• [TASK INPUT]
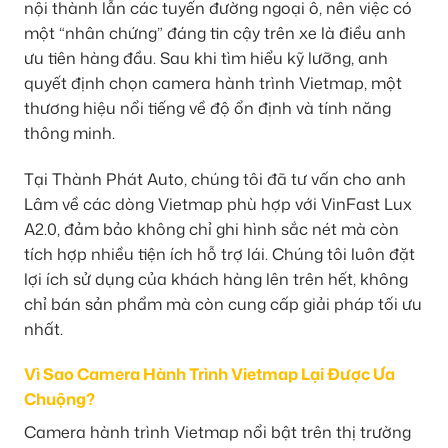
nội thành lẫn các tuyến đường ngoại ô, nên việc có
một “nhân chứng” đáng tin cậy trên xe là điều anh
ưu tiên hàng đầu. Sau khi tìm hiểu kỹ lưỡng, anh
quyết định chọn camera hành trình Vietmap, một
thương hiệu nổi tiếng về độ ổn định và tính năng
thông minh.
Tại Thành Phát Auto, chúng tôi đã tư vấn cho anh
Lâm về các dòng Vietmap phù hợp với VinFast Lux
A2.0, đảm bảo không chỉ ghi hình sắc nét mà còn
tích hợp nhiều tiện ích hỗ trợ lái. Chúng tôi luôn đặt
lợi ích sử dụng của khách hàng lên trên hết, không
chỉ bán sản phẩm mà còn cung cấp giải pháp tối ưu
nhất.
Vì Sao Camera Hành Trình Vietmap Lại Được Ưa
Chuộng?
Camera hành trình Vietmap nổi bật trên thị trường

...

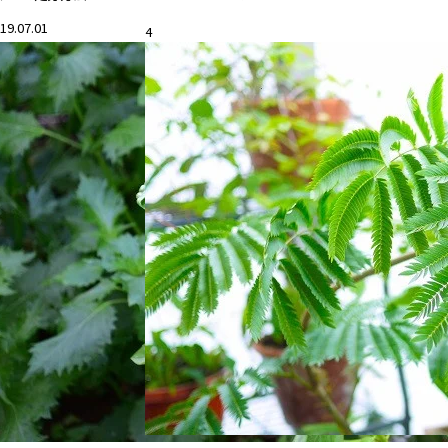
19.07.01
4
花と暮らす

• [ASSIGNMENT] The lines above from the one with "nội thành lẫn" through the one with "Camera hành trình Vietmap nổi" are to be duplicated exactly, ends included, with nothing added.

• [FINISHED EXERCISE]
nội thành lẫn các tuyến đường ngoại ô, nên việc có
một “nhân chứng” đáng tin cậy trên xe là điều anh
ưu tiên hàng đầu. Sau khi tìm hiểu kỹ lưỡng, anh
quyết định chọn camera hành trình Vietmap, một
thương hiệu nổi tiếng về độ ổn định và tính năng
thông minh.
Tại Thành Phát Auto, chúng tôi đã tư vấn cho anh
Lâm về các dòng Vietmap phù hợp với VinFast Lux
A2.0, đảm bảo không chỉ ghi hình sắc nét mà còn
tích hợp nhiều tiện ích hỗ trợ lái. Chúng tôi luôn đặt
lợi ích sử dụng của khách hàng lên trên hết, không
chỉ bán sản phẩm mà còn cung cấp giải pháp tối ưu
nhất.
Vì Sao Camera Hành Trình Vietmap Lại Được Ưa
Chuộng?
Camera hành trình Vietmap nổi bật trên thị trường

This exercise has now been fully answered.